Concho led the way, moving with surprising speed at first—though he did not disdain to use the crutch. They kept, as far as possible, to cover, to the low ground, the bottoms of washes and draws and dry creek-beds with which the country was laced. It was not long before his own pace told on the Negro, and presently he slowed down. Ramsey was grateful, for the boots were rubbing his feet again, mercilessly. Concho’s boots, flatt
er of heel, were better adapted for walking.
They camped that night at the bottom of an arroyo, rationing their water, ripping at the dried and leathery javelina flesh like wolves, shivering through the first few hours of darkness. When the slowly waxing moon rose and added its pale glimmer to starlight, they struck out again, through more nightmare terrain. By dawn, they had reached water at Neville Springs, and now the great bulk of the Chisos, its peaks soaring as much as four thousand feet up from the already elevated tableland, loomed over them. Concho became more furtive as the sun rose, for a watcher on the Chisos rim could spot them from miles away. Lame, exhausted, they slunk along through the comparative coolness of the early morning, until ten, when they found a covert in which to den up.

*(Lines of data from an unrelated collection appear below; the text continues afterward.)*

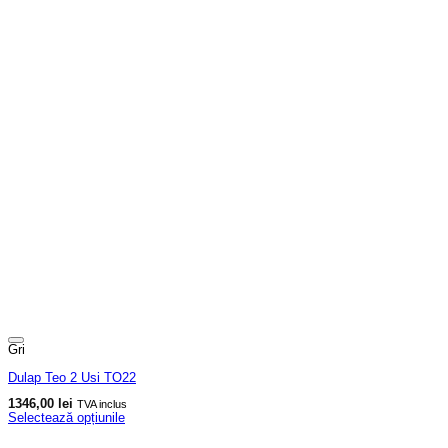
Gri
Dulap Teo 2 Usi TO22
1346,00
lei
TVA inclus
Selectează opțiunile
Acest
produs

“We got to keep watch,” Concho said now. “Kelly’s men, Mescans, no tellin’ who’s liable to be along any minute. You git some rest; I keep an eye out.”
Ramsey didn’t argue; he was dead-beat. He had ridden horseback all his life and literally was capable of staying in the saddle for days, but he had never pretended to be a walker. In addition to the agony of his raw-rubbed feet, he was finding new muscles in his thighs and calves that he had never known he owned until now.
Besides, the long march seemed to have had a strange effect on Concho. Instead of exhausting him, it appeared to have built up his strength. For the last four hours, his speed had increased, although he still used the crutch, and though his side must have tortured him, his breathing was no longer stertorous and rasping, but deep and regular. It began to be apparent to Ramsey how really tough this man was. There was no self-concern in him; like an animal, given a while to lick his wounds, he was ready for any exertion again, completely free of the self-pity and self-protectiveness which would have kept any ordinary human immobile for days.
Ramsey got in two hours’ drugged sleep; then Concho awakened him for his turn at watch. A couple of hours later, though the heat was at its worst, they moved on, keeping to whatever shade they could find. But desert noon was too much even for Concho; presently they stopped again, in a crease between two hills that were composed entirely of loose, piled gravel.